Did I know that before? Did I realize that grace was a teacher? Did the magnitude of God's grace really filter into my consciousness as more than His reaction to my sin and insufficiency? Somehow, I don't think so. I thought of grace as I had been taught about grace....
Amazing Grace how sweet the sound that saved a wretch like me....
Grace, grace, God's grace, Grace that will pardon and cleans within...
I know the words to these and so many other anthems of the faith. They affirm, we are saved by grace. Those who are followers of Jesus are taught pretty early in their journey that Grace in this context is the unmerited favour of God. These truths are sure, affirmed in scripture and an absolute part of the groundwork of our faith. I know that God's favor is like the Queen's favour (or I suppose now it is the King's favour) - when favoured by the King you are granted a boon, a mark of that favour - knighthood, lordship, a dukedom or some other such thing. To have favour means to gain a mark of that favour. In Christian thinking that mark is salvation. But Titus 2:12 tells me the mark, the boon, is far more than salvation.Favour or grace teaches me to say no.
Hebrews 13:9 tells us "grace strengthens us".
Acts 4:33 when speaking of the Apostles' miracles says that "God’s grace was so powerfully at work in them all". (Grace works miracles)
Grace then is not just the means by which we are saved. It is the source of our learning, living and prevailing in Godliness in the age in which we live. This truth inspires me. It moves me beyond the pressing forward, striving and grasping that sometimes accompanies my faith walk. It pushes me to consider that although grit is certainly required to prevail in my Christian walk, that leaning on Jesus' grace should be my source and being (Acts 17:28). There is a very real difference between grasping with grit and leaning on grace. One takes effort, the other requires reliance and certain levels of rest and trust.
But, you say, the scripture does tell us to have grit, and to prevail:
Hebrews 10:23 let us hold tightly to the hope we affirm;
Hebrews 12:1 to run with perseverance the race marked out for us
James 1:12 certainly indicates that grit has a significant part in the life of the Christian: "Blessed is the man who perseveres under trial because when he has stood the test, he will receive the crown of life that God has promised to those who love Him".
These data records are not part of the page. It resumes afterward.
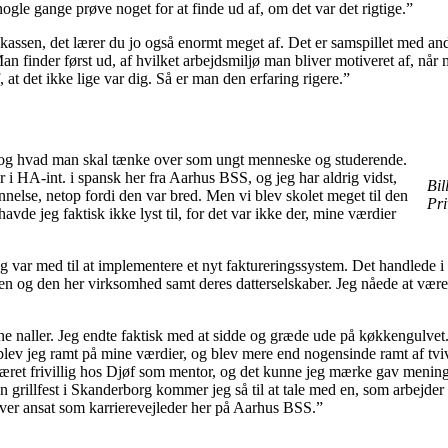
le gange prøve noget for at finde ud af, om det var det rigtige.”
kassen, det lærer du jo også enormt meget af. Det er samspillet med an
n finder først ud, af hvilket arbejdsmiljø man bliver motiveret af, når
f, at det ikke lige var dig. Så er man den erfaring rigere.”
, og hvad man skal tænke over som ungt menneske og studerende.
 i HA-int. i spansk her fra Aarhus BSS, og jeg har aldrig vidst,
Bil
annelse, netop fordi den var bred. Men vi blev skolet meget til den
Pri
havde jeg faktisk ikke lyst til, for det var ikke der, mine værdier
eg var med til at implementere et nyt faktureringssystem. Det handlede 
 og den her virksomhed samt deres datterselskaber. Jeg nåede at være 
ine naller. Jeg endte faktisk med at sidde og græde ude på køkkengulvet
blev jeg ramt på mine værdier, og blev mere end nogensinde ramt af tvi
 været frivillig hos Djøf som mentor, og det kunne jeg mærke gav mening
n grillfest i Skanderborg kommer jeg så til at tale med en, som arbejder
bliver ansat som karrierevejleder her på Aarhus BSS.”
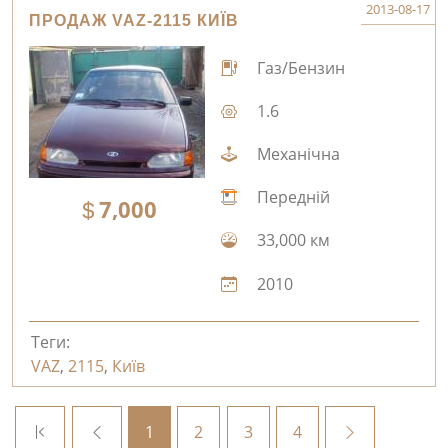
2013-08-17
ПРОДАЖ VAZ-2115 КИЇВ
Газ/Бензин
1.6
Механічна
Передній
7,000
33,000 км
2010
Теги:
VAZ
,
2115
,
Київ
1
2
3
4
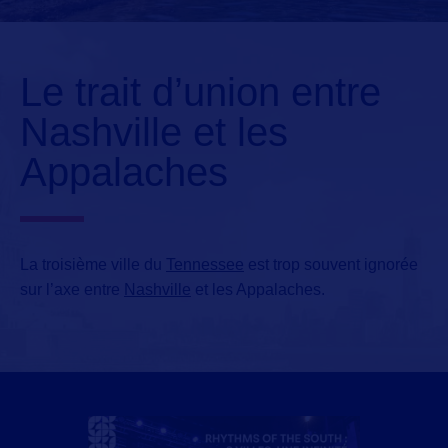
Le trait d’union entre
Nashville et les
Appalaches
La troisième ville du
Tennessee
est trop souvent ignorée
sur l’axe entre
Nashville
et les Appalaches.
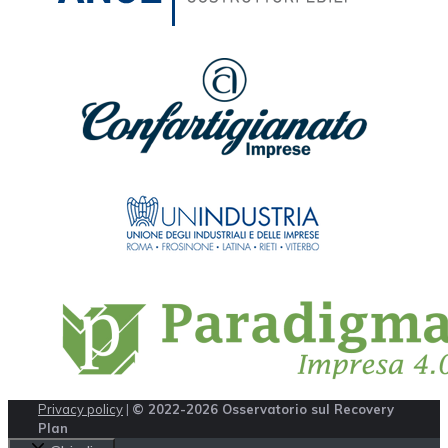
Privacy policy
|
© 2022-2026 Osservatorio sul Recovery
Plan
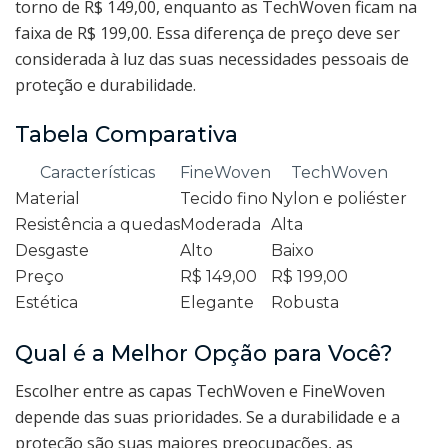
torno de R$ 149,00, enquanto as TechWoven ficam na
faixa de R$ 199,00. Essa diferença de preço deve ser
considerada à luz das suas necessidades pessoais de
proteção e durabilidade.
Tabela Comparativa
Características
FineWoven
TechWoven
Material
Tecido fino
Nylon e poliéster
Resistência a quedas
Moderada
Alta
Desgaste
Alto
Baixo
Preço
R$ 149,00
R$ 199,00
Estética
Elegante
Robusta
Qual é a Melhor Opção para Você?
Escolher entre as capas TechWoven e FineWoven
depende das suas prioridades. Se a durabilidade e a
proteção são suas maiores preocupações, as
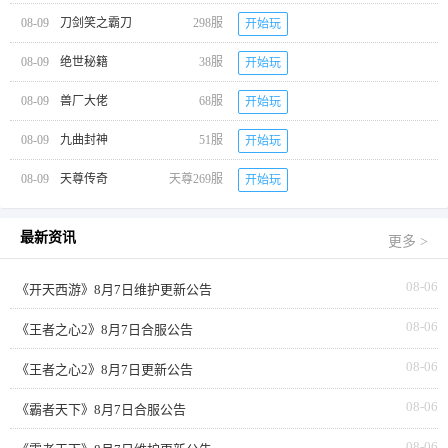
08-09
刀剑笑之霸刀
298服
开始玩
08-09
绝世秘籍
38服
开始玩
08-09
兽厂大佬
68服
开始玩
08-09
九曲封神
51服
开始玩
08-09
天尊传奇
天尊269服
开始玩
最新资讯
更多 >
08-06
《开天西游》8月7日维护更新公告
08-06
《王者之心2》8月7日合服公告
08-06
《王者之心2》8月7日更新公告
08-06
《霸者天下》8月7日合服公告
08-06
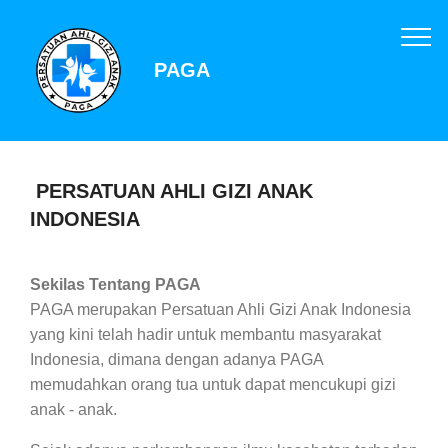
PAGA
PERSATUAN AHLI GIZI ANAK
INDONESIA
Sekilas Tentang PAGA
PAGA merupakan Persatuan Ahli Gizi Anak Indonesia
yang kini telah hadir untuk membantu masyarakat
Indonesia, dimana dengan adanya PAGA
memudahkan orang tua untuk dapat mencukupi gizi
anak - anak.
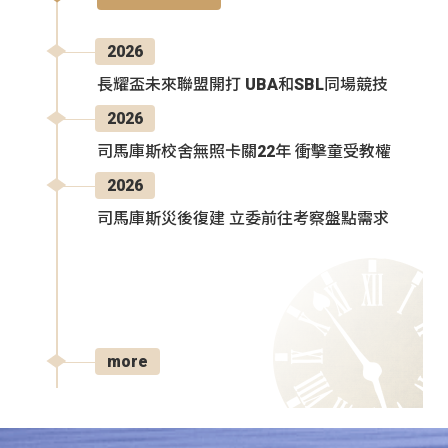
2026
長耀盃未來聯盟開打 UBA和SBL同場競技
2026
司馬庫斯校舍無照卡關22年 衝擊童受教權
2026
司馬庫斯災後復建 立委前往考察盤點需求
more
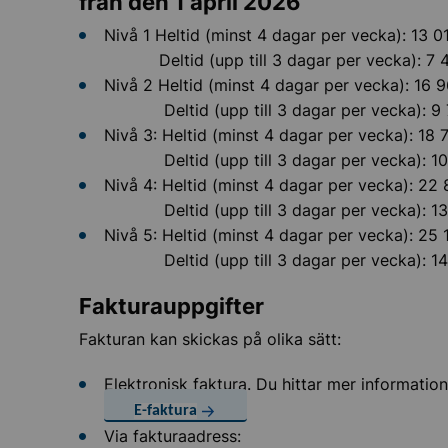
från den 1 april 2026
Nivå 1 Heltid (minst 4 dagar per vecka): 13 
 verksamhet
Deltid (upp till 3 dagar per vecka): 7 4
Nivå 2 Heltid (minst 4 dagar per vecka): 16 
tillsyn
Deltid (upp till 3 dagar per vecka): 9 7
Nivå 3: Heltid (minst 4 dagar per vecka): 18
Deltid (upp till 3 dagar per vecka): 10 
Nivå 4: Heltid (minst 4 dagar per vecka): 22
Deltid (upp till 3 dagar per vecka): 13 
Nivå 5: Heltid (minst 4 dagar per vecka): 25
Deltid (upp till 3 dagar per vecka): 14 
svistelse
Fakturauppgifter
Fakturan kan skickas på olika sätt:
arservice
Elektronisk faktura. Du hittar mer informatio
ig assistans
E-faktura
Via fakturaadress:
Yes, absolutely, you are right. There is a place for grit, but what is the source of the power of that grit? Is it self-determination or grace? Is it self-will or rest and reliance? Maybe, it is a bit of both self-will and faith. I suppose that is ok at times. The challenge that I have been faced with is: in my absolute trust that God is good, that He prevails, that He has good plans for me, is there still a measure of "I will hang on to Him", I will "turn my eyes upon Jesus", I will know that "all the way my savior leads me"? There is an awful lot of "I" in those proclamations. This has led me to a place of deep contemplation on past actions of faith. Did I grasp more than lean? Should I have truly rested in Him instead of relying on grit and determination? The answer is I don't know, both have gotten me through a lot of stuff. I do know though, that in grace, and in rest I have peace. That peace is beyond comprehension (Phil 4:7). I would rather have that peace accompany my faith walk than the striving and prevailing that sometimes takes over. Let me share a story that may highlight the difference.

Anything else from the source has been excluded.